St. Auguste Chapdelaine
Memorial: February 29
Auguste Chapdelaine was born on February 6, 1814, in the tiny northwestern French village of La Rochelle-Normande.
Not much is known of his early life other than that his family were farmers, he was strong, and for this reason his parents were reluctant to “lose” him to the priesthood since they needed able-bodied people to work their land, especially as they grew older.
Ironically, it was the sudden death of two of his brothers that made his parents realize God’s calling for their youngest, and so they submitted to His will. Auguste entered the minor seminary at age 20.
He was much older than his fellow students, most of whom were ages 12-13. As a result, they called him, “Pops.” The nickname stuck for the rest of his life.
He received ordination in 1843, and after several months waiting for an assignment at home, his bishop appointed him as a parochial vicar in Boucey, France.
Before this appointment, he had told another one of his brothers, “I did not become a priest for those who already know God but for those who don’t.” Nonetheless he bided his time, and for seven years served the roughly 650 souls in the village.
Finally, around 1851, he was able to join the Foreign Missions of Paris (PIME) to work in one of their mission fields. The people of Boucey had grown to love him so much, they packed the church for his last Mass. Some didn’t understand why he wanted to leave them when he was so well regarded and his work so valued. Others perfectly understood his zeal to spread the Good News and blessed him on his way.

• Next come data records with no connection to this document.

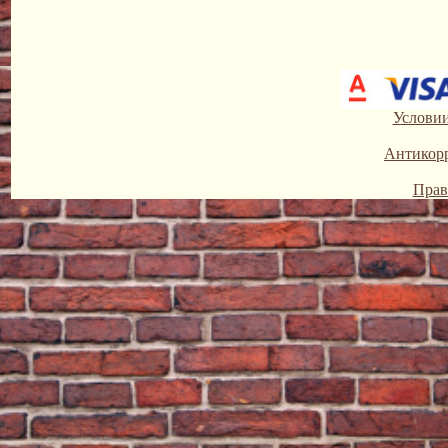
Условии
Антикор
Прав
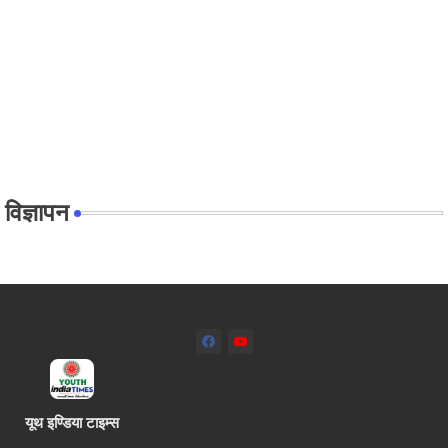
विज्ञापन
यूथ इण्डिया टाइम्स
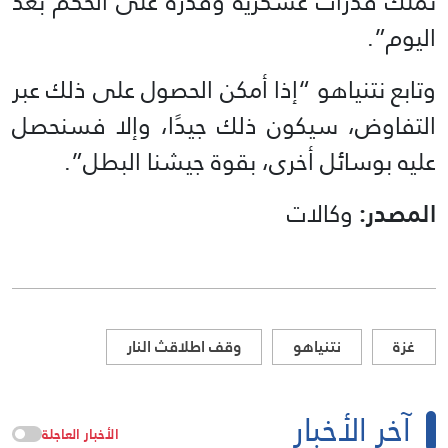
تملك قدرات عسكرية وقدرة على الحكم بعد
اليوم”.
وتابع نتنياهو “إذا أمكن الحصول على ذلك عبر
التفاوض، سيكون ذلك جيدًا، وإلا فسنحصل
عليه بوسائل أخرى، بقوة جيشنا البطل”.
المصدر:
وكالات
غزة
نتنياهو
وقف اطلاقث النار
آخر الأخبار
الأخبار العاجلة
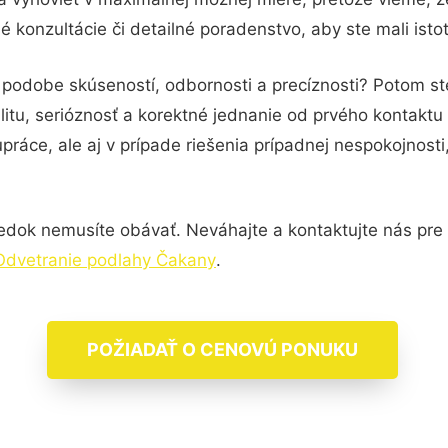
 konzultácie či detailné poradenstvo, aby ste mali isto
v podobe skúseností, odbornosti a precíznosti? Potom s
itu, serióznosť a korektné jednanie od prvého kontakt
práce, ale aj v prípade riešenia prípadnej nespokojnosti
edok nemusíte obávať. Neváhajte a kontaktujte nás pre vi
Odvetranie podlahy Čakany
.
POŽIADAŤ O CENOVÚ PONUKU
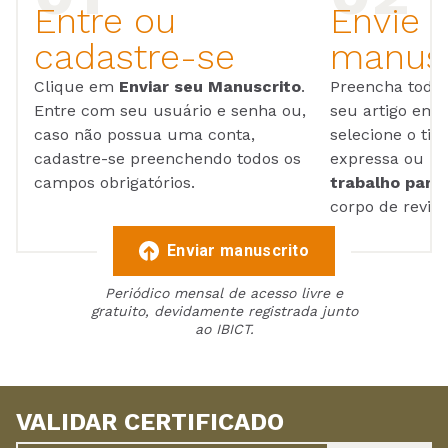
Entre ou
Envie 
cadastre-se
manusc
Clique em
Enviar seu Manuscrito
.
Preencha todos
Entre com seu usuário e senha ou,
seu artigo em
caso não possua uma conta,
selecione o tip
cadastre-se preenchendo todos os
expressa ou ul
campos obrigatórios.
trabalho para 
corpo de reviso
Enviar manuscrito
Periódico mensal de acesso livre e
gratuito, devidamente registrada junto
ao IBICT.
VALIDAR CERTIFICADO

Before leaving for mission territory, he had to be evaluated by his PIME superiors at their seminary in Paris, called the “Polytechnic Institute of Martyrs” due to the huge number of its graduates who had given the ultimate witness for the Faith.
During his stay, he wrote a Carmelite who taught in Boucey, “If it’s true what they say, that Paris is the center of dissoluteness, it is also the home of much virtue.”
Finally after about a year in the French capital, he had his evaluation. Afterward he wrote his mother, “I am being sent to China. You must treat this as a sacrifice made for God, and He will reward you in eternity. At your death, you shall appear before Him in confidence [and He will remember] your generosity for His greater glory in sacrificing what is dearest to you. Please sign the letter you will send me as soon as possible s a sign of your consent and also as a sign of your forgiveness for all the sorrow I have caused you. And as sign of your blessing, please add a cross after your name.”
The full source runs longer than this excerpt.